The two groups have had a fractious relationship since seizing the north of Mali three months ago.
Fighting broke out between the Tuareg National Movement for the Liberation of Azawad (MNLA) and members of the Al-Qaeda offshoot Movement for Oneness and Jihad in West Africa (MUJAO) in at least two suburbs of the northeastern town.
"It is happening not far from the governorate, fighters from the two movements are firing at each other with heavy weapons," said the owner of a petrol station next to the governor's offices.
"We can hear gunfire, the fighters from MUJAO and the MNLA are shooting at each other," said Nina Oumarou, the sister of an official who was killed by armed men on Monday night, provoking violent protests on Tuesday.
She said a group of MUJAO fighters had moved towards the MNLA camp in the town, which was seized by the various rebel groups in late March after a coup d'etat by renegade soldiers in Bamako.
Residents reported the fighting continued into the early afternoon and that both sides had received reinforcements.

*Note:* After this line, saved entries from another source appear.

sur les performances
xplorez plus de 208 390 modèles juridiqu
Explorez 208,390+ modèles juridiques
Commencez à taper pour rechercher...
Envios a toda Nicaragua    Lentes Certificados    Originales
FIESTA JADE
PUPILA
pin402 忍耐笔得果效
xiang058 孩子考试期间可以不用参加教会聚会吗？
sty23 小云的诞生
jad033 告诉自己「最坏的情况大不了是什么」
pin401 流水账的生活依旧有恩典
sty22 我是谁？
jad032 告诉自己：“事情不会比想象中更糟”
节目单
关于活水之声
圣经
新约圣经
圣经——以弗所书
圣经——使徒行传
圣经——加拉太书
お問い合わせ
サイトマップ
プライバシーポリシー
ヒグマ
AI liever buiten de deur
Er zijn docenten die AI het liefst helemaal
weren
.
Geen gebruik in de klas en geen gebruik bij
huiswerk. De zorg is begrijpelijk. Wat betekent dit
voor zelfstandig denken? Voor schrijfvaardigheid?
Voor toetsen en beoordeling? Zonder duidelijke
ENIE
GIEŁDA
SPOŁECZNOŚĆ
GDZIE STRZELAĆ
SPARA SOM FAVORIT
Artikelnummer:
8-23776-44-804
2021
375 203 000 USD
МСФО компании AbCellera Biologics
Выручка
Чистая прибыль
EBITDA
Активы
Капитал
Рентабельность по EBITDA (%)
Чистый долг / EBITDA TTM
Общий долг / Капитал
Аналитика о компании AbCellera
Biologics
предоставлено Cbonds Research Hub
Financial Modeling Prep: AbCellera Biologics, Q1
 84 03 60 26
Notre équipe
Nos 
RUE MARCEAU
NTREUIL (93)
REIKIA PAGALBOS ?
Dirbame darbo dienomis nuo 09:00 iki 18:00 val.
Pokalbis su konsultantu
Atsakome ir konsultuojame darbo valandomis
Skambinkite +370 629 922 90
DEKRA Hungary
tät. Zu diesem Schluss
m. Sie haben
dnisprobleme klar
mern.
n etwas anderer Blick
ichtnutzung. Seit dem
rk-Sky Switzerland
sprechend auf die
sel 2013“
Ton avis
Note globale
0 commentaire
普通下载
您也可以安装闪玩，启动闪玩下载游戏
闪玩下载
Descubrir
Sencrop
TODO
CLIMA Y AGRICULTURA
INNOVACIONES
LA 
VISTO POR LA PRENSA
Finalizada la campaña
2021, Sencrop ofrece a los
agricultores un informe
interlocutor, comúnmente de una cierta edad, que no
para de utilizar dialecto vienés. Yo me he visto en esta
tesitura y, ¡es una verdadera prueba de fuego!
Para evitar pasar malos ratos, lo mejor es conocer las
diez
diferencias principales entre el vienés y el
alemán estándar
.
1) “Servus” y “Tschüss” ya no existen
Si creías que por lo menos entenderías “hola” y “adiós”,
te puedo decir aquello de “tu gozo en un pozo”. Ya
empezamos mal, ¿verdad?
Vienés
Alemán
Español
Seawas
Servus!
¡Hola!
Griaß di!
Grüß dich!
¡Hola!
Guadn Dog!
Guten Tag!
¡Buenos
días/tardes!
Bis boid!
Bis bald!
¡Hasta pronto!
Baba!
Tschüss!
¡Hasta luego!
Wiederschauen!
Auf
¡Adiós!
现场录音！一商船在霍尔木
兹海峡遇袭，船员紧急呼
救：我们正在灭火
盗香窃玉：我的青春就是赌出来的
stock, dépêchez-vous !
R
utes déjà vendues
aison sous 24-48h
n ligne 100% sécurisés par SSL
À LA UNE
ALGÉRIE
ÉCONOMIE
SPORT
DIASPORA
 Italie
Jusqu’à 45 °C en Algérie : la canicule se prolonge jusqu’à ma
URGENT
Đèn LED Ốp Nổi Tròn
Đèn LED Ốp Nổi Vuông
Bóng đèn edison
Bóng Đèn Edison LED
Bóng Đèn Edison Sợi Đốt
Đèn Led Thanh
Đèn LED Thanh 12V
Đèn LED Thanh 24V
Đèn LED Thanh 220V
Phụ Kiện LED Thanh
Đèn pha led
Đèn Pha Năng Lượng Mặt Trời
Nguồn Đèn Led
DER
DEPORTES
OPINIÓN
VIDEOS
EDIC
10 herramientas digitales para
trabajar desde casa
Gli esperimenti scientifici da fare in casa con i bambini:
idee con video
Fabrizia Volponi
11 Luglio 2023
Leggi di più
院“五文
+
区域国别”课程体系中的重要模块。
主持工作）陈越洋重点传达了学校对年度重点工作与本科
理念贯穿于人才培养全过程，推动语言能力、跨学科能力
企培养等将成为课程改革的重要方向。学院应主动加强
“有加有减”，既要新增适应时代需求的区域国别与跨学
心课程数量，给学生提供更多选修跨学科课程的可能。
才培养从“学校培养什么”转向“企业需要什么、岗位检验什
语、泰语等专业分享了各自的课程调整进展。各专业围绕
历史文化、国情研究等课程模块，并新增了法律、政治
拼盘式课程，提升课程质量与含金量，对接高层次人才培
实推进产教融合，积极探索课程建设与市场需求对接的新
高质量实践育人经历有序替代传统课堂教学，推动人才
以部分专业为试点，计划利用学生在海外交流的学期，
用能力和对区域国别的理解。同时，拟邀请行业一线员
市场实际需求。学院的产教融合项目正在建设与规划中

The clashes followed Tuesday's protest by residents angry over the death of municipal councillor Idrissa Oumarou, who belongs to the party of Mali's transitional president Dioncounda Traore.
Oumarou was shot dead on Monday and the protesters blamed the rebel groups for his murder.
Armed men on Tuesday fired on the group of demonstrators, leaving at least one dead and a dozen injured.
Witnesses accused the MNLA of the shooting, which the Tuareg movement denied, saying it was "manipulation" on the part of MUJAO.
"The MNLA firmly condemns those who shot at the crowd protesting its discontent in Gao," said Ibrahim Ag Mohamed Assaleh, a leader of the movement.
MUJAO said it had arrested two people for the murder of Oumarou, without identifying them.
The jihadist group is an offshoot of Al-Qaeda in the Islamic Maghreb (AQIM), both of which are backing the Islamist rebel group Ansar Dine (Defenders of Faith).
The MNLA spearheaded the takeover of the north when the March 22 coup left the country in chaos, and were soon joined by the previously unknown Ansar Dine, which has since taken the upper hand.
Tensions have been high between the two rebel groups, as they both pursue different objectives and ideologies.
While the secular Tuareg want independence for their northern homeland, which they call Azawad. Ansar Dine's main demand is a state where Islamic law is strictly implemented.
Last week a young couple was publicly lashed for having a child out of wedlock, while smokers have also been whipped and women forced to wear veils in the towns of Timbuktu, Gao and Kidal.
Ansar Dine and Tuareg leaders have been holding talks in the Burkina Faso capital with mediator President Blaise Compaore on a way forward for the troubled north.
Compaore's foreign minister, Djibrill Bassole, held talks Wednesday in neighbouring Algeria, the region's top military power.
"Algeria's role in solving the cris in Mali is extremely important," Bassole told the official APS news agency.
Most of AQIM's top leaders are from Algeria.